Certainly it exudes power, luxury and aristocratic self-confidence; the Herbert family had made its irresistible rise in Tudor times, acquiring the Earldom of Pembroke and the former Abbey of Wilton, and the Fourth Earl holds his wand of office as Lord Chamberlain. Van Dyck here depicts the romantic Cavalier ideal: the young men of the house, with their flowing silken curls and their brilliant silk and satin costumes, look more beautiful than the womenfolk. Their parents sit as if enthroned on a dais while their sons adopt swaggering poses on the steps below them; cherubs float on the clouds above, blessing the family with quasi-divine status, and the fourth Earl’s armorial bearings hang with magisterial authority in the background. Over 17 feet wide, the painting is designed to impress.

However, in making his sweeping claim Nicolson has forgotten an earlier family portrait, made between 1526-8, by another court painter: Hans Holbein the Younger. The original is lost but painted copies survive, closely based on Holbein’s finely-wrought sketch of the whole composition, now in Basel. The painting shows a household in sober Tudor dress, together with two pet dogs and a monkey. They obviously love flowers (three full vases are visible), music-making and learning: six members of the family are holding books, while a further pile lies on a shelf with musical instruments. The group includes the family’s domestic Fool, Henry Patenson, the only person to gaze directly at the spectator. Vivid colour is provided by an elderly man sitting left of centre, wearing the scarlet judicial robes of the King’s Bench. His son, centre-stage, gazes into the distance with a grave, preoccupied expression while a clock, symbol of the transitory nature of life, ticks above his head. He, like Philip Herbert, wears his emblem of office: the chain of the Lord Chancellor of England. For this, as readers will doubtless have guessed, is the family of Sir Thomas More.

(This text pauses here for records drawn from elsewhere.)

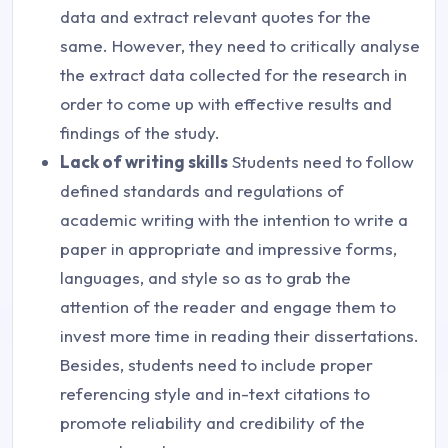
data and extract relevant quotes for the
same. However, they need to critically analyse
the extract data collected for the research in
order to come up with effective results and
findings of the study.
Lack of writing skills
Students need to follow
defined standards and regulations of
academic writing with the intention to write a
paper in appropriate and impressive forms,
languages, and style so as to grab the
attention of the reader and engage them to
invest more time in reading their dissertations.
Besides, students need to include proper
referencing style and in-text citations to
promote reliability and credibility of the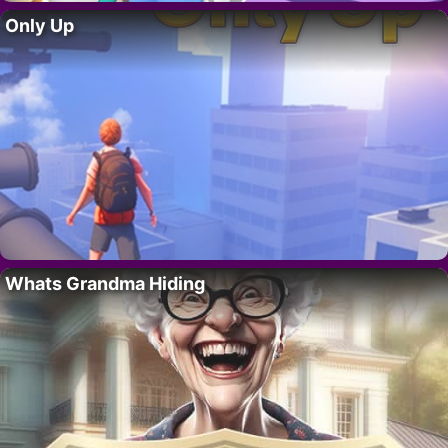
Only Up
Whats Grandma Hiding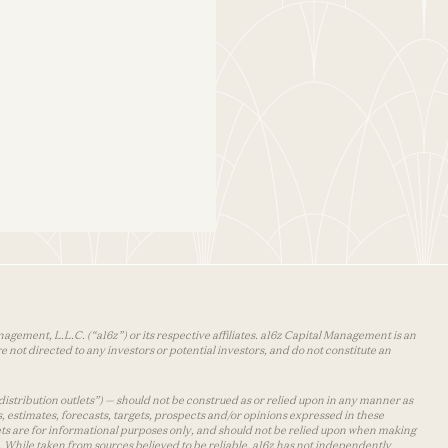
agement, L.L.C. (“a16z”) or its respective affiliates. a16z Capital Management is an
 not directed to any investors or potential investors, and do not constitute an
distribution outlets”) — should not be construed as or relied upon in any manner as
s, estimates, forecasts, targets, prospects and/or opinions expressed in these
lets are for informational purposes only, and should not be relied upon when making
 While taken from sources believed to be reliable, a16z has not independently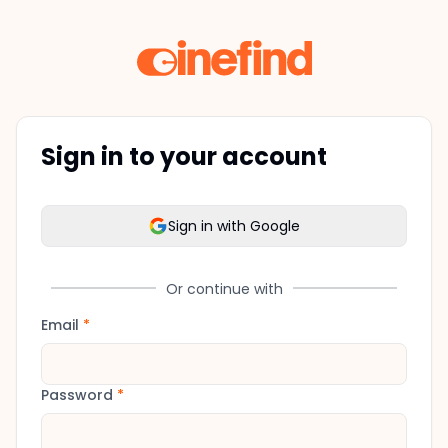
Sign in to your account
Sign in with Google
Or continue with
Email
*
Password
*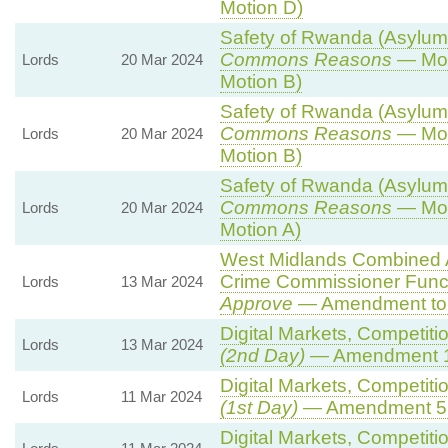
Motion D)
Safety of Rwanda (Asylum a
Commons Reasons
— Mot
Lords
20 Mar 2024
Motion B)
Safety of Rwanda (Asylum a
Commons Reasons
— Mot
Lords
20 Mar 2024
Motion B)
Safety of Rwanda (Asylum a
Commons Reasons
— Mot
Lords
20 Mar 2024
Motion A)
West Midlands Combined Au
Crime Commissioner Funct
Lords
13 Mar 2024
Approve
— Amendment to 
Digital Markets, Competiti
Lords
13 Mar 2024
(2nd Day)
— Amendment 
Digital Markets, Competiti
Lords
11 Mar 2024
(1st Day)
— Amendment 5
Digital Markets, Competiti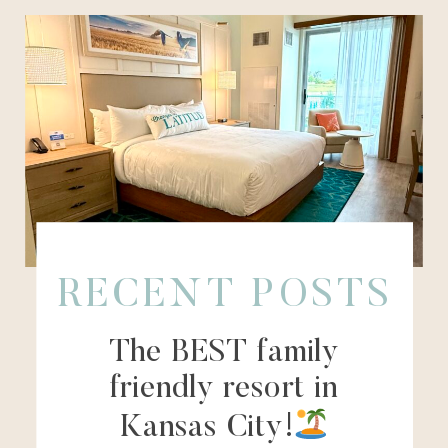
RECENT POSTS
The BEST family
friendly resort in
Kansas City!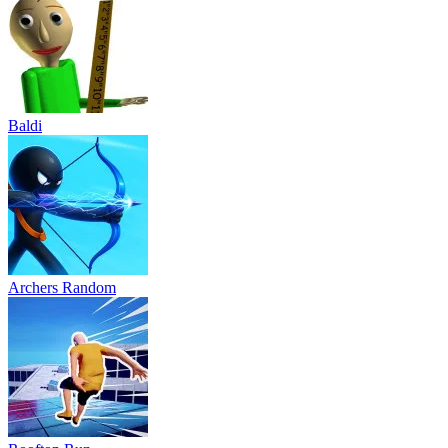
Baldi
Archers Random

Unlike the Herberts, the More family did not aspire to worldly prestige but to intellectual pursuits and holiness of life. As the Herbert dynasty rose under the Tudors, the More family fell; in July 1535, 100 years before Van Dyck took up his brushes, Sir Thomas More died for his Catholic faith on the scaffold at Tower Hill. Again, in contrast to the Pembroke family portraits, with their air of ineffable superiority, the More family group looks studious, pious and high-minded: Dame Alice, More’s wife, has a cross on her breast and Cecily, sitting beside Margaret, More’s favourite daughter whose husband, William Roper, was to write the Life of his father-in-law, is counting the decades of the Rosary on her fingers (in the original sketch she is holding a Rosary).

In March this year that great actor, Paul Scofield, died, best known for his deeply sympathetic portrayal of Thomas More in the film A Man for All Seasons. It is a safe bet that most people will know of the saint, scholar, humanist, friend of Erasmus (and briefly of Henry VIII) through this fine film. More was also a devoted family man, as the painting suggests: obedient to his father, kindly to his servants, affectionate to his wife (the Herberts were estranged at the time of their portrait and the Countess, who looks stern and disengaged from her surroundings, had to be painted in later) and a loving, watchful parent to his children.

In Holbein’s conception there is a subtle emotional interplay between the members of the family circle that the Van Dyck portrait, with its studied surface polish, quite lacks. Pace Adam Nicolson, Holbein’s is the greater family painting.

Francis Phillips writes from Bucks, in the UK.